# [SOLVED] Problems with VideoCam Suite 2.0



## Kisk (Feb 20, 2010)

I couldn't find the proper board to put this in, but seeing as how it's related to my digital camcorder software, I figure this place is where my question should be.

Anyways, I have a Panasonic SDR-S26 camcorder which came with VideoCam Suite 2.0. It worked fine to burn a DVD of what I recorded the day I actually got the camera. I recorded some videos today, and wish to put them on a DVD.

It goes through it's regular process, but right at the end of the burning an error comes up exactly like this:

"Harware error has been occurred while burning or recording. Please make sure the device or disc. (code: 119-E-1)Details(0): (0x8780000a)." 

I've already tried 2 DVDs and it didn't work. I thought it might be related to how much stuff I put on the DVD (there was originally 4.29 gb I wanted to put on, and the DVD had free space for 4.37 gb), so I removed two videos and it lowered it down to 3.98 gb. Still the same error came up. 
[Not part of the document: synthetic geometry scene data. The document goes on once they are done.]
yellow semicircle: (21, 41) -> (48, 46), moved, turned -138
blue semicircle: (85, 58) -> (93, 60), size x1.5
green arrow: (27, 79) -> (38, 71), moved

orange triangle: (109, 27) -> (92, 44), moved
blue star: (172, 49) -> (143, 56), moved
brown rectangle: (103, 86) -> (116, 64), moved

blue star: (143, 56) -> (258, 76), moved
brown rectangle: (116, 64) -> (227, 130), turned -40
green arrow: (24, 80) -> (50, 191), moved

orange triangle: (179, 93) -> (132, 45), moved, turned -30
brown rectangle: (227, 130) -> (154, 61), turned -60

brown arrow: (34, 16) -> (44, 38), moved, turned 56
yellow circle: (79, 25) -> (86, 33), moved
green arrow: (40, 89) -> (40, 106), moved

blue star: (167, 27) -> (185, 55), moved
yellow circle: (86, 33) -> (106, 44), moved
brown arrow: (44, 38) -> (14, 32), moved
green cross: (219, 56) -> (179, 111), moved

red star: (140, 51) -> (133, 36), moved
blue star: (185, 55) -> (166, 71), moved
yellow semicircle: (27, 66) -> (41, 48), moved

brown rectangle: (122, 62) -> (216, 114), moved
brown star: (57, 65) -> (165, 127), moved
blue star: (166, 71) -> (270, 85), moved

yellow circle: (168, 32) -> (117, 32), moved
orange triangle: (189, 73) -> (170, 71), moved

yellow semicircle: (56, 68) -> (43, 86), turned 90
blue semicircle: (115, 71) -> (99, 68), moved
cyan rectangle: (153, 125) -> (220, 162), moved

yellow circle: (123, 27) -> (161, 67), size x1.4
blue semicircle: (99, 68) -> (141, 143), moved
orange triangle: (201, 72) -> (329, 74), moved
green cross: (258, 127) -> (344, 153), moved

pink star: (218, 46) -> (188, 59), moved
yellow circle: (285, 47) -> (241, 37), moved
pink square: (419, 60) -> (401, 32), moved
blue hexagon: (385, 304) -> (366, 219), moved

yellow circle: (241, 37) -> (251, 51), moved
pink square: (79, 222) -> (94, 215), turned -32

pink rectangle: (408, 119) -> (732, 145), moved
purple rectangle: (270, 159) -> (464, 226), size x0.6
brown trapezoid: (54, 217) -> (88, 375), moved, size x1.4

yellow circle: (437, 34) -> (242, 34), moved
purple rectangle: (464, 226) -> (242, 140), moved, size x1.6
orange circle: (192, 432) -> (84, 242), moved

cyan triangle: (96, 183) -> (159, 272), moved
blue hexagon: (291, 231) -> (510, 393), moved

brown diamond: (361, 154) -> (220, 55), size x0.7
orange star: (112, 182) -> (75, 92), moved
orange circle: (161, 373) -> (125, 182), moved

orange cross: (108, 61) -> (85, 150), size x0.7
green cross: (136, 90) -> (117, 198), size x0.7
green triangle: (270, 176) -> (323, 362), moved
To make matters worse, Panasonic's tech support site that was given in the manual is undergoing maintenance right now. 

I tried a google search, but all that came up that was similar to what I'm describing was in Spanish, and Google Translate didn't exactly help much in that respect. 

Any and all help is appreciated.

Update: Well, seems my stubbornness has paid off. I decided to try one more time, but this time I unplugged the camcorder from the computer (remembering that the first time I burned a DVD, I had it unplugged). And it worked perfectly. 

Any mods or admins who read this, feel free to do as you wish with the thread. (If you archive it, or delete it, etc.)


----------



## nbala74 (Mar 26, 2010)

i am also facing exactly the same problem. but in my case disconnecting the camcorder did not work. still facing the same problem. tried changing the DVD still problem remains. can anyone pl help. (my model is SDR-H80 and i too use Videocam Suite 2.0)


----------



## Nummer3 (Jul 29, 2010)

I have also the same problem and the camcorder is not plugged in...


----------



## MSW1 (Jan 6, 2011)

I also have used the VideoCam Suite to record DVDs prior without error, now I get the error after a 2 disk try and the camcorder is not plugged in. Any new insight?


----------



## Go The Power (Mar 5, 2007)

MSW1, please start your own thread. Thank you.


----------